Problem details:
Skip every line before the one containing "Mask anything matching ''right kidney''.", then copy that line and the rest of the entries below exactly, through the last line.

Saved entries
BEGIN

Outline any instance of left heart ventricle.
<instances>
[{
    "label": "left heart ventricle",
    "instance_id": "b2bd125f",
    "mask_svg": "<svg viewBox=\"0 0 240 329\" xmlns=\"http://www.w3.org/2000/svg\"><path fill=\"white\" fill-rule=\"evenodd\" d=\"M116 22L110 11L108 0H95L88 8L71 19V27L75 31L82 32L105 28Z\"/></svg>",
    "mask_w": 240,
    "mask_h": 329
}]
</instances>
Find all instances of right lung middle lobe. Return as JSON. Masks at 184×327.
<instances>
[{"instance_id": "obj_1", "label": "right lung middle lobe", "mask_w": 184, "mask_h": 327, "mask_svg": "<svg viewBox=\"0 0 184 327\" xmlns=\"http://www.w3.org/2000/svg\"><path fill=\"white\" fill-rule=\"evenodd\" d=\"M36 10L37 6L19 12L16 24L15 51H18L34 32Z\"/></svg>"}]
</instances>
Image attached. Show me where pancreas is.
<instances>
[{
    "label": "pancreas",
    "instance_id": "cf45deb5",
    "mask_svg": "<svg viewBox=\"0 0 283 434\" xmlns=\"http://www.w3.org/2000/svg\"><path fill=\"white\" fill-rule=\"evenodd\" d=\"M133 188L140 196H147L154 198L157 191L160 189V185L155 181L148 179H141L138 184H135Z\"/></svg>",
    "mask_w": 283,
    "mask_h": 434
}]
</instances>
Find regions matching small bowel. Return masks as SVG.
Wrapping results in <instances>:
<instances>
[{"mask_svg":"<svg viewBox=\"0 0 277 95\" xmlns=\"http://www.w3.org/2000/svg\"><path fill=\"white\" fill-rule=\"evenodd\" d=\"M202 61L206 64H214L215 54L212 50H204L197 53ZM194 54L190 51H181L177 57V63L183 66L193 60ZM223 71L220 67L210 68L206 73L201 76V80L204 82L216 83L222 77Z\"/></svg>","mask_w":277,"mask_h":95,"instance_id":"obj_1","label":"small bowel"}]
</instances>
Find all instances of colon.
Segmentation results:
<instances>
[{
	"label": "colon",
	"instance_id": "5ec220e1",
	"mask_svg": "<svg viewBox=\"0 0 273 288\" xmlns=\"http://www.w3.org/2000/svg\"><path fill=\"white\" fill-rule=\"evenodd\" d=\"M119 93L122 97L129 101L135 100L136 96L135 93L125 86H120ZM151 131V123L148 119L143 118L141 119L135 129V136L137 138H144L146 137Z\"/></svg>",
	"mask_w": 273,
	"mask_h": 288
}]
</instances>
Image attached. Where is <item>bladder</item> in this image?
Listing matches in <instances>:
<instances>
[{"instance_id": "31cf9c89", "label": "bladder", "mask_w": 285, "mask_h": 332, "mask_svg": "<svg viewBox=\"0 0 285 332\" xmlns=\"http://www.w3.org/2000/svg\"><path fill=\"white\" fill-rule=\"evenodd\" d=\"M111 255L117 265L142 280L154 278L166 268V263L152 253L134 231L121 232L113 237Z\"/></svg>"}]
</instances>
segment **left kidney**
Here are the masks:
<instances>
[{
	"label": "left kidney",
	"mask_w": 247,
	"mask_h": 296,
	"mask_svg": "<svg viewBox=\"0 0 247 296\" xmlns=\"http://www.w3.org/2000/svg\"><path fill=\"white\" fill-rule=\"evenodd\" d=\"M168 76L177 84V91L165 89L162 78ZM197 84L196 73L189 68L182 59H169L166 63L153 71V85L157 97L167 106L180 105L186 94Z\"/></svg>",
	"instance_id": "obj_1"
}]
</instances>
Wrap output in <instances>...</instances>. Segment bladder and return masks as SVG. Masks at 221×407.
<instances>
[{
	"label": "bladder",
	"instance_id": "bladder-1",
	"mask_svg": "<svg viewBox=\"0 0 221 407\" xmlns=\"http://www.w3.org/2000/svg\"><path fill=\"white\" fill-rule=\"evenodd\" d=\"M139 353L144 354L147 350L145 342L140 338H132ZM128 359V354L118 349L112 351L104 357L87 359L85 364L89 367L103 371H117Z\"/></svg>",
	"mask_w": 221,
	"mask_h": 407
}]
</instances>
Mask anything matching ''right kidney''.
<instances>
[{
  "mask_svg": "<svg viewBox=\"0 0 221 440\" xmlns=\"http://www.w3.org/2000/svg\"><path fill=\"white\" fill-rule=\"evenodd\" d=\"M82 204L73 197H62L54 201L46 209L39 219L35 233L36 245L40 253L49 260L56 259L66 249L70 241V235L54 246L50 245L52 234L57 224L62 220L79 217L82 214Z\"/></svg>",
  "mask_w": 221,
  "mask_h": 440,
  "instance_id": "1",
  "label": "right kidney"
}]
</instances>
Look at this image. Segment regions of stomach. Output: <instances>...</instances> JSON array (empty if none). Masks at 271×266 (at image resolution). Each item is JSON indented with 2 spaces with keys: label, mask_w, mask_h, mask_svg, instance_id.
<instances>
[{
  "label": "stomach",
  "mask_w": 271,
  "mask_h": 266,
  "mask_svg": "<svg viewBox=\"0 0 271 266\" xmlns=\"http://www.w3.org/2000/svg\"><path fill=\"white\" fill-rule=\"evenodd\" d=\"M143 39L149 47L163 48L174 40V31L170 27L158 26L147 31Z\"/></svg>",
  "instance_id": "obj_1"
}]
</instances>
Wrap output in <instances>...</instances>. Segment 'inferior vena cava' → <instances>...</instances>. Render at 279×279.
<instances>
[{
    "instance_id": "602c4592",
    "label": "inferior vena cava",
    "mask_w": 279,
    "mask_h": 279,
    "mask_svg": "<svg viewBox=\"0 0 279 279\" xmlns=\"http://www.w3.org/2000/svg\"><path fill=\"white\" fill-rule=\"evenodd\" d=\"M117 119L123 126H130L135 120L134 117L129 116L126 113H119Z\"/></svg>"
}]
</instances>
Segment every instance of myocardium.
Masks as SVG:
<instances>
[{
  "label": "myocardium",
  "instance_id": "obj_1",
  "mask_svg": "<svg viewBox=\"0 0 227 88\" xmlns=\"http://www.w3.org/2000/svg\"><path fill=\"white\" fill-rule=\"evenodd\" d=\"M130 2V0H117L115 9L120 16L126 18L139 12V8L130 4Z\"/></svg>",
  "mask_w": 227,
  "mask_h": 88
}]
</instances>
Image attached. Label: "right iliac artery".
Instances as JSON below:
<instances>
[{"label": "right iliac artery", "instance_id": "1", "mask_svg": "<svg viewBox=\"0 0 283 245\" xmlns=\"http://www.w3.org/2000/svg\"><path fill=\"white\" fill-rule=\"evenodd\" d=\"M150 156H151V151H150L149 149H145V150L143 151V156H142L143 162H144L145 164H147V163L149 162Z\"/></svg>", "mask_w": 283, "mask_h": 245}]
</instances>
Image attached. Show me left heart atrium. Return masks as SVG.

END

Finished task:
Mask anything matching ''right kidney''.
<instances>
[{
  "mask_svg": "<svg viewBox=\"0 0 221 440\" xmlns=\"http://www.w3.org/2000/svg\"><path fill=\"white\" fill-rule=\"evenodd\" d=\"M82 204L73 197H62L54 201L46 209L39 219L35 233L36 245L40 253L49 260L56 259L66 249L70 241V235L54 246L50 245L52 234L57 224L62 220L79 217L82 214Z\"/></svg>",
  "mask_w": 221,
  "mask_h": 440,
  "instance_id": "1",
  "label": "right kidney"
}]
</instances>
Look at this image. Segment regions of stomach. Output: <instances>...</instances> JSON array (empty if none). Masks at 271×266 (at image resolution). Each item is JSON indented with 2 spaces with keys: label, mask_w, mask_h, mask_svg, instance_id.
<instances>
[{
  "label": "stomach",
  "mask_w": 271,
  "mask_h": 266,
  "mask_svg": "<svg viewBox=\"0 0 271 266\" xmlns=\"http://www.w3.org/2000/svg\"><path fill=\"white\" fill-rule=\"evenodd\" d=\"M143 39L149 47L163 48L174 40V31L170 27L158 26L147 31Z\"/></svg>",
  "instance_id": "obj_1"
}]
</instances>
Wrap output in <instances>...</instances>. Segment 'inferior vena cava' → <instances>...</instances>. Render at 279×279.
<instances>
[{
    "instance_id": "602c4592",
    "label": "inferior vena cava",
    "mask_w": 279,
    "mask_h": 279,
    "mask_svg": "<svg viewBox=\"0 0 279 279\" xmlns=\"http://www.w3.org/2000/svg\"><path fill=\"white\" fill-rule=\"evenodd\" d=\"M117 119L123 126H130L135 120L134 117L129 116L126 113H119Z\"/></svg>"
}]
</instances>
Segment every instance of myocardium.
Masks as SVG:
<instances>
[{
  "label": "myocardium",
  "instance_id": "obj_1",
  "mask_svg": "<svg viewBox=\"0 0 227 88\" xmlns=\"http://www.w3.org/2000/svg\"><path fill=\"white\" fill-rule=\"evenodd\" d=\"M130 2V0H117L115 9L120 16L126 18L139 12V8L130 4Z\"/></svg>",
  "mask_w": 227,
  "mask_h": 88
}]
</instances>
Image attached. Label: "right iliac artery".
Instances as JSON below:
<instances>
[{"label": "right iliac artery", "instance_id": "1", "mask_svg": "<svg viewBox=\"0 0 283 245\" xmlns=\"http://www.w3.org/2000/svg\"><path fill=\"white\" fill-rule=\"evenodd\" d=\"M150 156H151V151H150L149 149H145V150L143 151V156H142L143 162H144L145 164H147V163L149 162Z\"/></svg>", "mask_w": 283, "mask_h": 245}]
</instances>
Image attached. Show me left heart atrium. Return masks as SVG.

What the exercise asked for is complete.